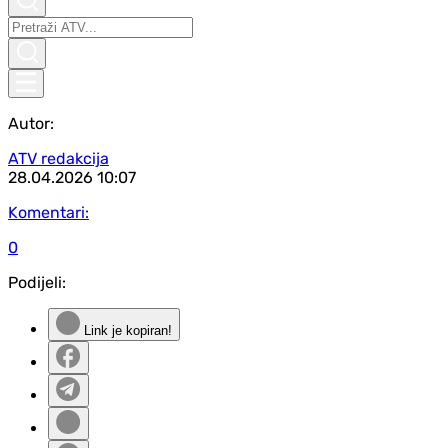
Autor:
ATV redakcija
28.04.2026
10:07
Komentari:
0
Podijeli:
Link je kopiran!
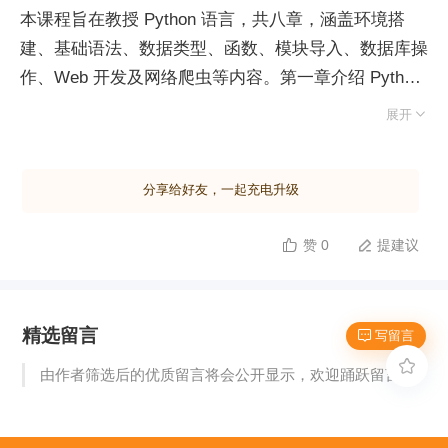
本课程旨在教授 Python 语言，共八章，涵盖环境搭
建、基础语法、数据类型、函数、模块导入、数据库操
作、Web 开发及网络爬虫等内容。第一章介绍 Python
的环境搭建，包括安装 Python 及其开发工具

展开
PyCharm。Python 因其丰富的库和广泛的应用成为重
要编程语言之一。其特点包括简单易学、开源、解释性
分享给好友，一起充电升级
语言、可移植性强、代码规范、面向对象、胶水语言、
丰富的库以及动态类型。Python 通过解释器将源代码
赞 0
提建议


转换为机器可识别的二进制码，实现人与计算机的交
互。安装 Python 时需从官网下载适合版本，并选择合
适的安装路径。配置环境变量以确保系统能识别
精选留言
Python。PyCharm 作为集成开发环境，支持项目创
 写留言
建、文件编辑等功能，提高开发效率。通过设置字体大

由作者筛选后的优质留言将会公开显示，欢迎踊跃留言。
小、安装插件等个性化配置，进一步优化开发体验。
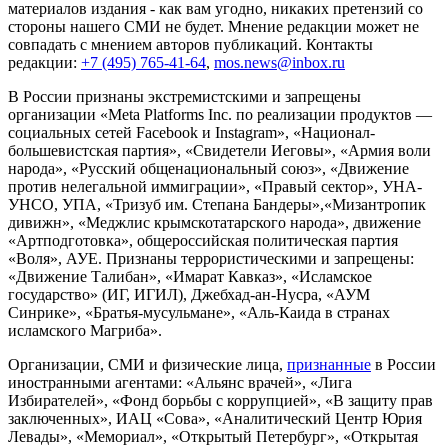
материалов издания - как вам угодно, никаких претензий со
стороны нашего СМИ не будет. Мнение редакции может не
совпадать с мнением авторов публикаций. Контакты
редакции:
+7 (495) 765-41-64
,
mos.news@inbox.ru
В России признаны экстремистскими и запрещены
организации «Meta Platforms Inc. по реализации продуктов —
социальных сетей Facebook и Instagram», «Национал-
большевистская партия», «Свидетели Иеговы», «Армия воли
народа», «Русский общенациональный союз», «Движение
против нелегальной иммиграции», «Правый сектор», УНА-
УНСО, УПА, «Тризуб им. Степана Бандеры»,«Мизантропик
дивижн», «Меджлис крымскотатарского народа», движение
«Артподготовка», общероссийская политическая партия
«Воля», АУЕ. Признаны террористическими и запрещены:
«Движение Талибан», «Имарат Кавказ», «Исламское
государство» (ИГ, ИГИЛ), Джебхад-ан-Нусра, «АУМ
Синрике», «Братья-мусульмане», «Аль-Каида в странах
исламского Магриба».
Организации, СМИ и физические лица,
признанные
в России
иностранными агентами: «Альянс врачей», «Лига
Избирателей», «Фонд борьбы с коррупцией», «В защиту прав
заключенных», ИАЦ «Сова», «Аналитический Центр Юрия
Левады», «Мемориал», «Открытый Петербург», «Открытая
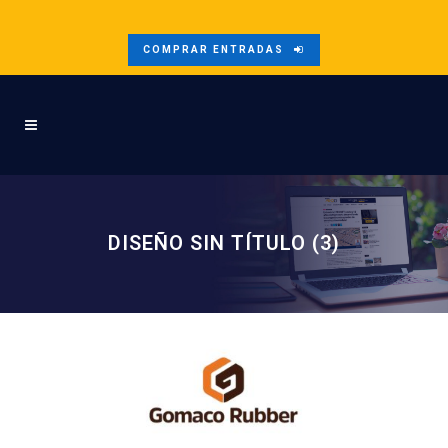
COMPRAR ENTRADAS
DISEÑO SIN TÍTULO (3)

- - - -

■ TASK BRIEF: Filter the listing above for lines with the word "партия", and copy each one you find.

■ RESPONSE TO THE EXERCISE:
большевистская партия», «Свидетели Иеговы», «Армия воли
«Артподготовка», общероссийская политическая партия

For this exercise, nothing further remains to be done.